Deepen global understanding of the importance of nature connection for cultivating regenerative values. While research on the health benefits of nature connection abound and is gaining increasing public attention, studies remain fragmented and often biased towards groups in the industrialized Global North. Researchers can play an important role in elevating the role of nature connection as a regenerative solution.

  • Expand the scope of research to low-income countries and the Global South, ensure studies are long-term, and integrate an understanding of the complex variety of factors that influence the human-nature connection.
  • Ensure that research is rigorous, well-designed, and interdisciplinary.
  • Balance research on nature connection with research on nature disconnection, which has been largely overlooked.
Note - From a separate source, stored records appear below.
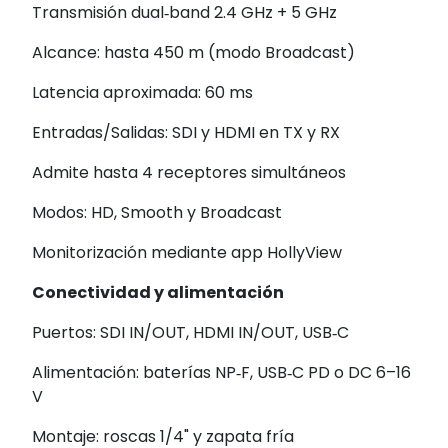
Transmisión dual‑band 2.4 GHz + 5 GHz
Alcance: hasta 450 m (modo Broadcast)
Latencia aproximada: 60 ms
Entradas/Salidas: SDI y HDMI en TX y RX
Admite hasta 4 receptores simultáneos
Modos: HD, Smooth y Broadcast
Monitorización mediante app HollyView
Conectividad y alimentación
Puertos: SDI IN/OUT, HDMI IN/OUT, USB‑C
Alimentación: baterías NP‑F, USB‑C PD o DC 6–16
V
Montaje: roscas 1/4" y zapata fría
Integrate the connection with nature into educational programs and school curricula. Many conventional education systems privilege scientific and intellectual knowledge over emotional and relational experiences, which can have the effect of creating separateness between humans and the rest of nature. Educators are uniquely positioned to foster important connections to nature among children and youth.

  • Educators can draw inspiration from pedagogies that nurture sensory connection with nature, unstructured play, and experiential learning to restore children’s relationships with nature. These include the growing global network of Forest Schools, the Outward Bound model, and the Montessori philosophy.
  • Make nature connection a pillar of education and childhood experience. The pervasiveness of parental fears about children being outdoors is entrenched in disconnection with nature. Reversing these trends can address the increasing prevalence of eco-anxiety among children and young people and instill values of kinship, reciprocity, and stewardship for the natural world, which are critical for transitioning to regenerative societies.
  • It is important for nature-based education to be informed by decolonized perspectives while acknowledging and drawing on the varied knowledge systems of Indigenous peoples.
  • There is a growing network of educators and institutions working to make nature an integral part of education. These include the Natural Start Alliance and the Children and Nature Network, which provides guidance and case studies on restoring children’s relationships with nature from greening schoolyards.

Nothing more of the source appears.